Let’s go back to the economic argument above for a minute. Let’s say a company challenged the production cost, saying that through labor and an innovative production technology, they had been able to produce bilberry 25% anthocyanosides at a 30% lower price. (which theoretically they would have to do if the above numbers are correct and profit is to be made.) Or let’s say the company had located an extremely high active component therefore lowering actual raw material cost. (and it would have to be significantly different from the native profile to seriously impact overall cost.) In either case, theoretically, ingredient cost would be reduced.

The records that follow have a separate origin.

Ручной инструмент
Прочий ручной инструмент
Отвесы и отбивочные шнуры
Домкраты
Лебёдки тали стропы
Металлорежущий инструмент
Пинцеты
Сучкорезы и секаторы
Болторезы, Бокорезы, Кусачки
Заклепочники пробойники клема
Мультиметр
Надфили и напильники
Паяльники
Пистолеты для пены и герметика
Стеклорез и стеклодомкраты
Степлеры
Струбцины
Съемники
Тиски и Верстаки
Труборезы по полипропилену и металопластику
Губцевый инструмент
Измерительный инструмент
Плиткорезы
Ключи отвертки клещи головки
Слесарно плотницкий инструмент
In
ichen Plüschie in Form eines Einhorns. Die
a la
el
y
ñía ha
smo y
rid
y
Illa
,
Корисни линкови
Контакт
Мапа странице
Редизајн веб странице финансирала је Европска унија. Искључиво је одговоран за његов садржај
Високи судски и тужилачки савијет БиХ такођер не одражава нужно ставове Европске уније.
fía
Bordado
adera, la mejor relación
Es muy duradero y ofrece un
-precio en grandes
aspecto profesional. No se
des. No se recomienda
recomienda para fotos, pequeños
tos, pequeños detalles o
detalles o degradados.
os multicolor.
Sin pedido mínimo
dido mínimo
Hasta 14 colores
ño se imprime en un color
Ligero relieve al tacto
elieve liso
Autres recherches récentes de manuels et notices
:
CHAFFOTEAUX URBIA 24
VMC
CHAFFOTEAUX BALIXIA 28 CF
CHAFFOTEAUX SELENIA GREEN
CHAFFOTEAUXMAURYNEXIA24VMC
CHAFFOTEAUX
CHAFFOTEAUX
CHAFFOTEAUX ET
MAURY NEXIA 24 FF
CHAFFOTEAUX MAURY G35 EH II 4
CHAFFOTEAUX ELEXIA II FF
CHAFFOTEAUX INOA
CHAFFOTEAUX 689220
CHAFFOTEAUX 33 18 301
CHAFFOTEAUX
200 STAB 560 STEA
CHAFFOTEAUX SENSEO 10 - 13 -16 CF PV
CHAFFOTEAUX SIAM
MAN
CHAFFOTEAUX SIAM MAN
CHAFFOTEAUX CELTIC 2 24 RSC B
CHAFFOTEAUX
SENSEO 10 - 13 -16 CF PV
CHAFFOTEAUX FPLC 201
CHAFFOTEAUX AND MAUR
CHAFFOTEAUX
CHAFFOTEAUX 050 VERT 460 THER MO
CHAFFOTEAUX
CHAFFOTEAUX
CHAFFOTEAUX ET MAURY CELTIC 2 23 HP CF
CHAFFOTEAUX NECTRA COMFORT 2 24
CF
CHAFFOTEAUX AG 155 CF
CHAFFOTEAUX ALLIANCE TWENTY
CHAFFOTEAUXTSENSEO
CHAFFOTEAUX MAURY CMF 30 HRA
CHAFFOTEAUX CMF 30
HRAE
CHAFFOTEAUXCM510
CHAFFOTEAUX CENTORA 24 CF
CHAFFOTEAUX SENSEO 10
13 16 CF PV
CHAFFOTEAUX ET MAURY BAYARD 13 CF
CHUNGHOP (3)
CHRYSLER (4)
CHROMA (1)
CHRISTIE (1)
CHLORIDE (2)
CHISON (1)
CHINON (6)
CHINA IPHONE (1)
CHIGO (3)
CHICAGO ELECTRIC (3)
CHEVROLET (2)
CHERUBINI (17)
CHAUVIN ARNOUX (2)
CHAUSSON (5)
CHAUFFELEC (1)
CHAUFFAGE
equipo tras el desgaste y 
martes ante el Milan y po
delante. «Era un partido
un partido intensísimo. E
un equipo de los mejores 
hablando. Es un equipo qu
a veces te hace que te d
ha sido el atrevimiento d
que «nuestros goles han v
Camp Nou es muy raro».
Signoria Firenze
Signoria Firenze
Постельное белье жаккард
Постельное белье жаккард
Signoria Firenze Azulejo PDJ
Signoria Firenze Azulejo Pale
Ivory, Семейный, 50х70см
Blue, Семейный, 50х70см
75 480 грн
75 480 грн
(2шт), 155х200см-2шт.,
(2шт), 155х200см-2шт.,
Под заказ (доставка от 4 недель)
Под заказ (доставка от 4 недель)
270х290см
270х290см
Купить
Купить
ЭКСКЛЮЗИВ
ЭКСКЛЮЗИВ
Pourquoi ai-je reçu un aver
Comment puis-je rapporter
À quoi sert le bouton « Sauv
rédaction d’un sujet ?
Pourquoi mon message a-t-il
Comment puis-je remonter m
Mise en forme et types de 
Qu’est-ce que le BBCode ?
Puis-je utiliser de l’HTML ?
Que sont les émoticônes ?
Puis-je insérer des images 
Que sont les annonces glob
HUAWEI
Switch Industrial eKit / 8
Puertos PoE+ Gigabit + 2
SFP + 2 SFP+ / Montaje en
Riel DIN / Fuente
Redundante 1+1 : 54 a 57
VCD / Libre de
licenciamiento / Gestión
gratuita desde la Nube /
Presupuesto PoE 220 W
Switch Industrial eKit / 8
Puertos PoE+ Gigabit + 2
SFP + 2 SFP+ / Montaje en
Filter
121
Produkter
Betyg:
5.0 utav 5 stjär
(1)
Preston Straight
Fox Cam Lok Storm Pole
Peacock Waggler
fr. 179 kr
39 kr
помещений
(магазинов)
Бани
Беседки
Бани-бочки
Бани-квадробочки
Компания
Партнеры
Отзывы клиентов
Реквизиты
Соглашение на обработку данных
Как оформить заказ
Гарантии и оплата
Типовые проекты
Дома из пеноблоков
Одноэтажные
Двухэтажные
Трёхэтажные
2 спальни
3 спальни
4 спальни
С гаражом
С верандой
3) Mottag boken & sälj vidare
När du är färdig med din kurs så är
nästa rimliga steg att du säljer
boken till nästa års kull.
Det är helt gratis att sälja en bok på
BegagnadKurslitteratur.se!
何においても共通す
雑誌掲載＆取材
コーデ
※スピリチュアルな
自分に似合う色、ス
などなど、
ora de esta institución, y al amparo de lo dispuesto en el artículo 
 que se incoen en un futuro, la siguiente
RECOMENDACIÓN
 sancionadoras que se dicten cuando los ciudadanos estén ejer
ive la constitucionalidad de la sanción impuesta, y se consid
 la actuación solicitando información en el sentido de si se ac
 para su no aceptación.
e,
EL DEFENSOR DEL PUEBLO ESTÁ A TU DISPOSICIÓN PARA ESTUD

One problem though. If the technology has that dramatic an effect, or the material is that abnormally active, would that then not constitute a significant change in the profile and characteristics, even phytoactivity and potentially safety of the ingredient? Could one then not argue that an NDI should be filed or additional safety studies (or at least bioequivalence) should be conducted?
These remain fundamental issues and challenges facing the ingredient community. All too often, they are the challenges faced only by the ingredient community. There are signals that there is change afoot – changes in relationships, expectations, analytical support and other factors – changes overdue.
Returning to the economic argument for a second, I cannot help but wonder whether the calculation, publication and communication of a theoretical practical minimum price for commodity-based (not commodity) ingredients might not be a useful tool in quickly identifying the most obvious ‘too good to be true’ infractions in our marketplace. In a more cynical moment, I have to accept that for some buyers it wouldn’t make any difference. For consumers, however, that’s another issue, and proving that the lowest theoretical cost to consumers is well above some finished product pricing might be an interesting, productive and credibility building exercise.